How to Win Every Political Discussion

It’s simple: start with the topic you’re discussing and connect it to human rights. All politics and all conflict is about rights, so move the discussion to this most fundamental issue. Once you get onto the rights topic, you can powerfully show the difference between good and bad politics. Under the light of rights, you can win every political discussion.

But You Could Still Be Wrong

But you can’t help anyone if you don’t first love them. If your goal in the political discussion is to prove they are wrong, then you are wrong and your efforts are in vain. You can’t win by intimidation, brow beating, or “proving” anything. You win by loving and leading. Lead your friend into liberty meadow where the twins named “rights” and “choice” dance the freedom waltz together. Once they see them dancing they may want to join in.

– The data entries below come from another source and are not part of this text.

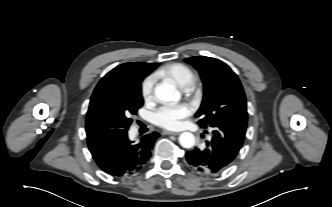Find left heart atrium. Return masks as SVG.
<instances>
[{"instance_id":"left-heart-atrium-1","label":"left heart atrium","mask_w":332,"mask_h":207,"mask_svg":"<svg viewBox=\"0 0 332 207\" xmlns=\"http://www.w3.org/2000/svg\"><path fill=\"white\" fill-rule=\"evenodd\" d=\"M192 113L186 104L165 105L158 108L152 115L153 122L165 129H178L182 122Z\"/></svg>"}]
</instances>
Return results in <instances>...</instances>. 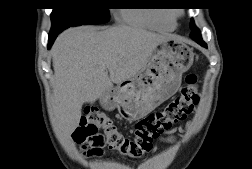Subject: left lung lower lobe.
I'll use <instances>...</instances> for the list:
<instances>
[{
  "label": "left lung lower lobe",
  "instance_id": "1",
  "mask_svg": "<svg viewBox=\"0 0 252 169\" xmlns=\"http://www.w3.org/2000/svg\"><path fill=\"white\" fill-rule=\"evenodd\" d=\"M191 38H192L193 40H195V41H196L198 44H200L201 46L207 47L206 44L204 43V41L202 40V37H201V33H200V32L197 33V34H195V35H193V36H191Z\"/></svg>",
  "mask_w": 252,
  "mask_h": 169
}]
</instances>
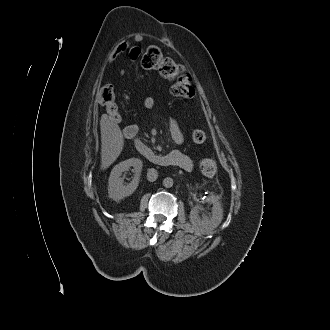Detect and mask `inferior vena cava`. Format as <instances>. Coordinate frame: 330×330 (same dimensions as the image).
<instances>
[{"label": "inferior vena cava", "mask_w": 330, "mask_h": 330, "mask_svg": "<svg viewBox=\"0 0 330 330\" xmlns=\"http://www.w3.org/2000/svg\"><path fill=\"white\" fill-rule=\"evenodd\" d=\"M158 178V172L156 169L151 168L147 172V180L150 182H154Z\"/></svg>", "instance_id": "1"}]
</instances>
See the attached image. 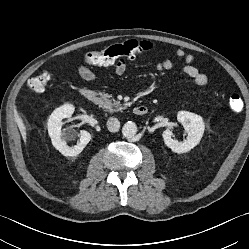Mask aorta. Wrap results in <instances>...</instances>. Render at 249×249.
Returning a JSON list of instances; mask_svg holds the SVG:
<instances>
[{
  "label": "aorta",
  "instance_id": "obj_1",
  "mask_svg": "<svg viewBox=\"0 0 249 249\" xmlns=\"http://www.w3.org/2000/svg\"><path fill=\"white\" fill-rule=\"evenodd\" d=\"M137 133V125L132 122L128 121L127 123L124 124L122 128V134L125 138H132L136 135Z\"/></svg>",
  "mask_w": 249,
  "mask_h": 249
}]
</instances>
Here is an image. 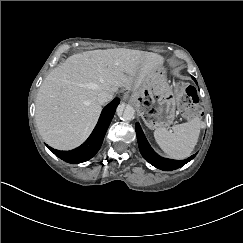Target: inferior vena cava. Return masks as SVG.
Returning a JSON list of instances; mask_svg holds the SVG:
<instances>
[{
  "mask_svg": "<svg viewBox=\"0 0 243 243\" xmlns=\"http://www.w3.org/2000/svg\"><path fill=\"white\" fill-rule=\"evenodd\" d=\"M112 98H113V93L107 90H102L97 96V100L100 104L106 103L110 101Z\"/></svg>",
  "mask_w": 243,
  "mask_h": 243,
  "instance_id": "obj_1",
  "label": "inferior vena cava"
}]
</instances>
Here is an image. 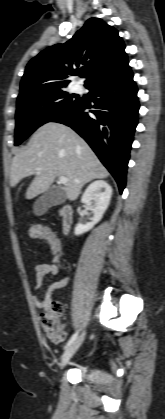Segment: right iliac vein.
<instances>
[{"instance_id": "63e3f726", "label": "right iliac vein", "mask_w": 165, "mask_h": 419, "mask_svg": "<svg viewBox=\"0 0 165 419\" xmlns=\"http://www.w3.org/2000/svg\"><path fill=\"white\" fill-rule=\"evenodd\" d=\"M85 338V333H82L76 340L67 347L65 352L63 353L60 361V368H64L65 365L69 362V360L73 357V355L76 353L78 348L81 346Z\"/></svg>"}]
</instances>
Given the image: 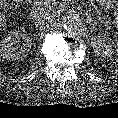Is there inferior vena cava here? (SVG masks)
Masks as SVG:
<instances>
[{
	"instance_id": "602c4592",
	"label": "inferior vena cava",
	"mask_w": 118,
	"mask_h": 118,
	"mask_svg": "<svg viewBox=\"0 0 118 118\" xmlns=\"http://www.w3.org/2000/svg\"><path fill=\"white\" fill-rule=\"evenodd\" d=\"M49 22H51V18L49 16H47V15H42L41 17H39L36 20L35 26H36V28H43Z\"/></svg>"
}]
</instances>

You must respect their right to disagree, to hold an opposite opinion, to argue with you, to vote against you, and to try to thwart your agenda. By showing them the respect you want for your opinions, you set the tone. If that tone cannot be set, then you are most likely wasting your time and theirs.

The Keys to Success

To win the discussion for the conservation of rights, you must agree on two differences: the difference between good and evil, and the difference between rights and entitlements. Don’t let that scare you. These are both simple when seen through the rights lens. Yes, that’s correct. Watch this –

Good and Evil

This is the most basic part of our personal value systems. Good and evil are the standards by which we all decide what we are for and what we are against. You can educate your friend like this, for example:

“Let’s talk about what is good politics and what is bad politics; good laws and bad laws. I think any political action that honors and protects human rights is good. So anything that violates the basic human rights of choice, speech, movement, and ownership are bad. What do you think?”

This should get agreement. Help them see that every issue, every political conflict, whether between people or nations, is fundamentally about rights. You may need to ponder this concept yourself and as you do, you will see that this is actually pretty simple – if you just stay with these most basic principles.

Be on the lookout for today’s infatuation with entitlements; you are most likely to hear entitlements treated exactly like rights. “Everyone has a right to a decent wage,” or “… to health care” are common. However, there is a clear distinction between rights and entitlements that leads to a better understanding of both.

Rights and Entitlements

The muddling of these two garbles everything political nowadays. But the problem evaporates when you compare them. A right is something inherent and intrinsic that is simply the personal authority to do what one can do. I can, and therefore I have a right to believe, think, speak, and act anyway I choose as long as I don’t violate anyone else’s rights. That’s the definition of free civilization. And here’s the key: the exercise of these rights does not infringe the rights of anyone else. When I use my rights while not violating others’ does not require anything of them, not their time, their money, or anything at all.

Mascot Owl Wings Out

An entitlement, on the other hand, requires some action or some restriction of action on other people. As such, it infringes their rights because it demands something of them: usually their money. An entitlement is sometimes called a “claim right” because it makes a claim on other people; makes them partly responsible for the realization of the entitlement. To be entitled to a decent wage or healthcare is to claim that other people must help. It always contains some form of “You are responsible for my happiness.” You should notice that this attitude is the unspoken theme of the “woke” culture.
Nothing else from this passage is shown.